─── DATA SHOWN
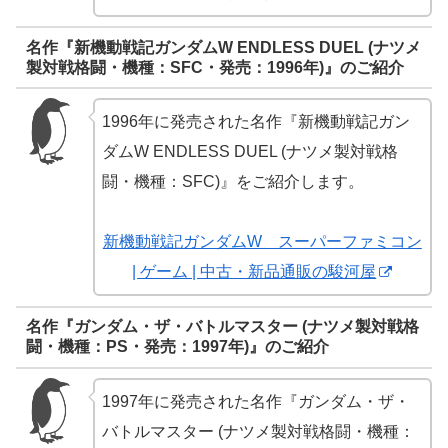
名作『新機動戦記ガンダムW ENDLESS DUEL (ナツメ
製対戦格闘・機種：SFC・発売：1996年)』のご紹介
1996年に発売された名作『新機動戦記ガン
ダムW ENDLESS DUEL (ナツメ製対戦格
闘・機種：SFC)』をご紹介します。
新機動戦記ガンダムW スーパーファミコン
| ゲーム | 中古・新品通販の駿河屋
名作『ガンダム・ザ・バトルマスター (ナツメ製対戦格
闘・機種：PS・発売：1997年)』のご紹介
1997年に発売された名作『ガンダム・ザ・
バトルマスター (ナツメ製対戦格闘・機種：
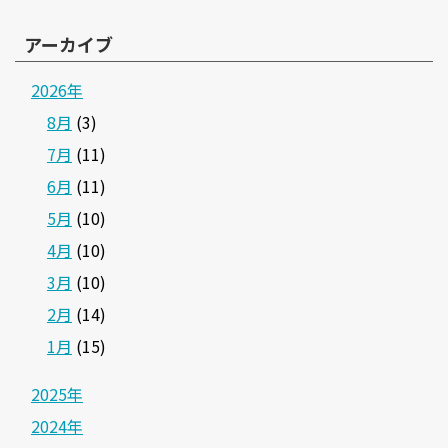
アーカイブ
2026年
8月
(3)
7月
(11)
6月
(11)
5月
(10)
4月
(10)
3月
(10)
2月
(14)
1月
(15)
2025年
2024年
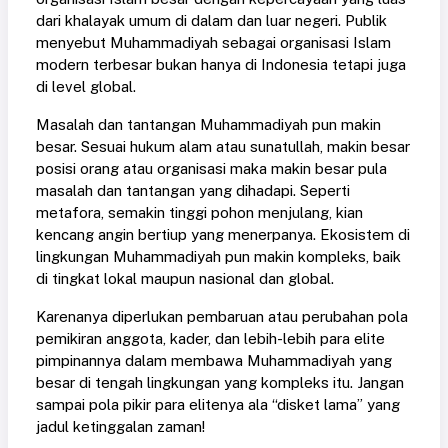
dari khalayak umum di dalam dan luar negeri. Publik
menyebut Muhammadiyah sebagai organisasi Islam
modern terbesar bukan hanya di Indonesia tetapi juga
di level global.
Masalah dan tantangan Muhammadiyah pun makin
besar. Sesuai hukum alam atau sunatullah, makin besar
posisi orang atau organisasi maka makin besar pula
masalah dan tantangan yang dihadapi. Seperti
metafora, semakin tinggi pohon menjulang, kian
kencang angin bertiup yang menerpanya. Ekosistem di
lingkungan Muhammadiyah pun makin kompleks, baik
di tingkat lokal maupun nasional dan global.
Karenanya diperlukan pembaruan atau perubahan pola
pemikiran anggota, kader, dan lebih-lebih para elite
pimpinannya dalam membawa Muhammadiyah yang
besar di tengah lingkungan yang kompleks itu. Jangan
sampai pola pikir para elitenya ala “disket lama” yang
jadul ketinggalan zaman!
──────
─── DATA SHOWN
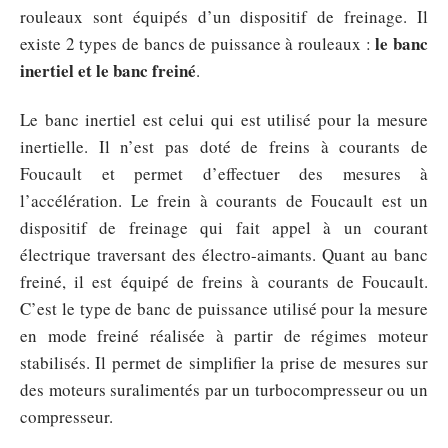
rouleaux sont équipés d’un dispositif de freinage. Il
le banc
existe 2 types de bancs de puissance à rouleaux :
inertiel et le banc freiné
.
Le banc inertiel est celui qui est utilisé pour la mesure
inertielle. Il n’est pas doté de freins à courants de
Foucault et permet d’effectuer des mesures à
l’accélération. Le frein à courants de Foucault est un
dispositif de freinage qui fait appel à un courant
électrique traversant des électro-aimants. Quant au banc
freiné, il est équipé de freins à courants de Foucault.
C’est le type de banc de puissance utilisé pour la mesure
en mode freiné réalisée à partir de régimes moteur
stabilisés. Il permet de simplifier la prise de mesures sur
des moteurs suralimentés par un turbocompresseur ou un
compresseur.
──────
─── DATA SHOWN
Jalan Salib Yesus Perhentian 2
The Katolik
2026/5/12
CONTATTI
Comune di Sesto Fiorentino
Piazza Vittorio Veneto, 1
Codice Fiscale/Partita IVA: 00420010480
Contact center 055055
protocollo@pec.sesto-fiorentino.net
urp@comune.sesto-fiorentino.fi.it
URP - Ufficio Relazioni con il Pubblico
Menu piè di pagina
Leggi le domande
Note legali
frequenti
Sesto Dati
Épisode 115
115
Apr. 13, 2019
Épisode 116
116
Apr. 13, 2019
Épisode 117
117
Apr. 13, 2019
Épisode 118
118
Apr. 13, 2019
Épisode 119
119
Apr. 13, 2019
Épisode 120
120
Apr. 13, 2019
──────
> [TASK BRIEF]:
Each line above with the string "atau" in it should be located and copied.

> [RESPONSE TO THE TASK]:
besar. Sesuai hukum alam atau sunatullah, makin besar
posisi orang atau organisasi maka makin besar pula
Karenanya diperlukan pembaruan atau perubahan pola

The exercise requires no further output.